December 16, 2010
One of the most popular rituals used when drinking tequila is the famous shot. Salt licked off the top of your hand, tequila and finally biting into a wedge of lime. This ritual dates back to the 1930’s flu epidemic in Mexico. It is said that doctors would prescribe this to their patients to kill the germs. The salt and lime was used help extinguish the tequila burn and sometimes bad taste. This ritual is sometimes practiced today due to the fact that tequila education has not reached out to everyone.
Quality tequila has emerged from the numerous low quality, “mixto” tequilas that flood the market. It is all about 100 percent agave tequilas now. Tequila that tastes good, is complex and does not give you a hangover is what many people are discovering. The question is, do we continue to shoot back a product that took so long to create?
I have learned that there is a better way to consume tequila. Sipping on tequila is an alternative to help you appreciate its complex aromas and flavors. First choose tequila that is 100 percent agave to avoid hangovers. The glass you select is also crucial when tasting tequila. A brandy snifter or a Ridel flute-like tequila glass is a perfect selection because it has a stem that you can hold so that your hand does not warm up the content. It also permits you to swirl it to funnel up the alcohol and is wide enough to let you put your nose in it without getting to close to the liquid.
Step one: Pour about an ounce and a half of tequila in a nice glass.
Step two: use your sense of sight to look at the liquid. If the tequila is not aged it should be as clear as water. If the tequila is aged it should have a gold to amber color. This depends on how long it is aged. A quality tequila should not have any sediments in it. Give it a swirl and it should form a nice viscous neck with slow dripping tears or legs. This is the body of the tequila.

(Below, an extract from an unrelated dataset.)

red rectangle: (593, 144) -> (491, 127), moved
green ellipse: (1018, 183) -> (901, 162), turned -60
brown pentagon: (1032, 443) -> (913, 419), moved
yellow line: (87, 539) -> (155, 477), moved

Step three: use your sense of smell. After the swirl let a sit for about 30 seconds before you “nose” it. If you nose it right away the primary alcohols give you a burning sensation. Let it breath to let the strong alcohols funnel out. Take your time to discover the complex aromatics. 600 different aromas have been discovered in tequila so far.

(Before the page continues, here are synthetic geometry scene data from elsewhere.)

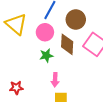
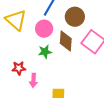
pink arrow: (55, 80) -> (33, 80), moved
red star: (16, 88) -> (19, 68), moved

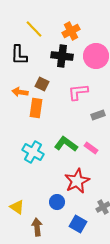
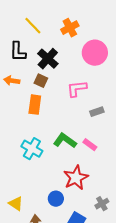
black cross: (62, 56) -> (48, 59), moved, turned 35
orange arrow: (20, 92) -> (12, 81), moved

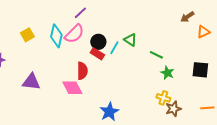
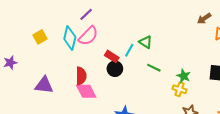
purple line: (80, 13) -> (86, 14), moved
black circle: (98, 42) -> (115, 69), moved
green line: (156, 55) -> (154, 68), moved
red semicircle: (82, 71) -> (81, 76), moved
yellow cross: (163, 98) -> (180, 89), moved

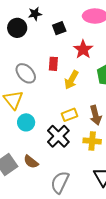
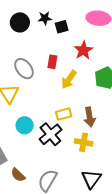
black star: (35, 14) -> (45, 18), moved
cyan circle: (26, 122) -> (25, 125), moved
brown semicircle: (31, 162) -> (18, 175), moved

Step four: use your sense of taste. The key here is sipping. Your tongue perceives four basic components of taste: Sweet on the tip of the tongue, salty and acidic on the lateral parts and bitter on the back of the tongue. Start by making sure that the front of the tongue is exposed to the tequila first and the back last. This will permit you to discover more flavors. The finish is when you swallow the liquid. Is it smooth, rough, silky? These are only some of the adjectives used to describe the finish but there are more.
Repeat these steps more than once to let your senses and the tequila open up. Soon you will discover and find that there is more to just shooting back good tequila.